Exercise objective
Locate the line that contains "All this located". Print it and every subsequent line through the final line of the records, exactly and only those.

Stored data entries
────────────────────────────────────────

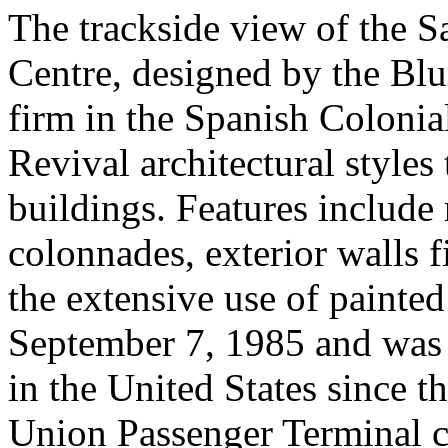
The trackside view of the S
Centre, designed by the Blu
firm in the Spanish Coloni
Revival architectural styles
buildings. Features include r
colonnades, exterior walls f
the extensive use of painted
September 7, 1985 and was th
in the United States since 
Union Passenger Terminal ci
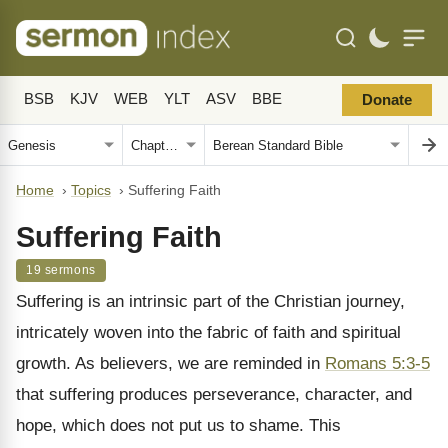
BSB
KJV
WEB
YLT
ASV
BBE
Donate
Home
›
Topics
›
Suffering Faith
Suffering Faith
19 sermons
Suffering is an intrinsic part of the Christian journey,
intricately woven into the fabric of faith and spiritual
growth. As believers, we are reminded in
Romans 5:3-5
that suffering produces perseverance, character, and
hope, which does not put us to shame. This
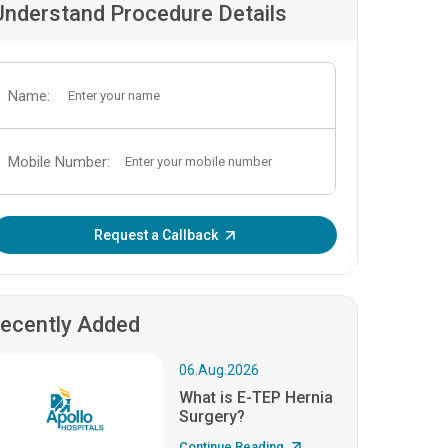
Understand Procedure Details
Name:
Mobile Number:
Enter OTP:
Request a Callback
ecently Added
06.Aug.2026
What is E-TEP Hernia
Surgery?
Continue Reading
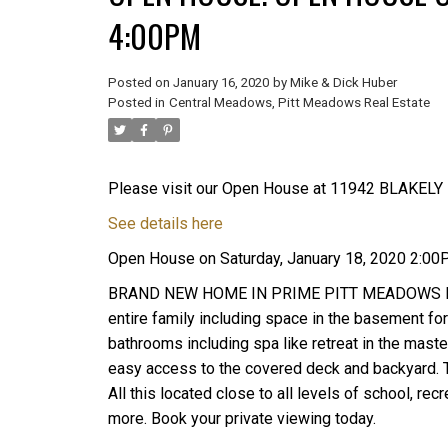
4:00PM
Posted on
January 16, 2020
by
Mike & Dick Huber
Posted in
Central Meadows, Pitt Meadows Real Estate
Please visit our Open House at 11942 BLAKELY 
See details here
Open House on Saturday, January 18, 2020 2:0
BRAND NEW HOME IN PRIME PITT MEADOWS LOCAT
entire family including space in the basement for
bathrooms including spa like retreat in the maste
easy access to the covered deck and backyard. T
All this located close to all levels of school, r
more. Book your private viewing today.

────────────────────────────────────────

Final answer
All this located close to all levels of school, r
more. Book your private viewing today.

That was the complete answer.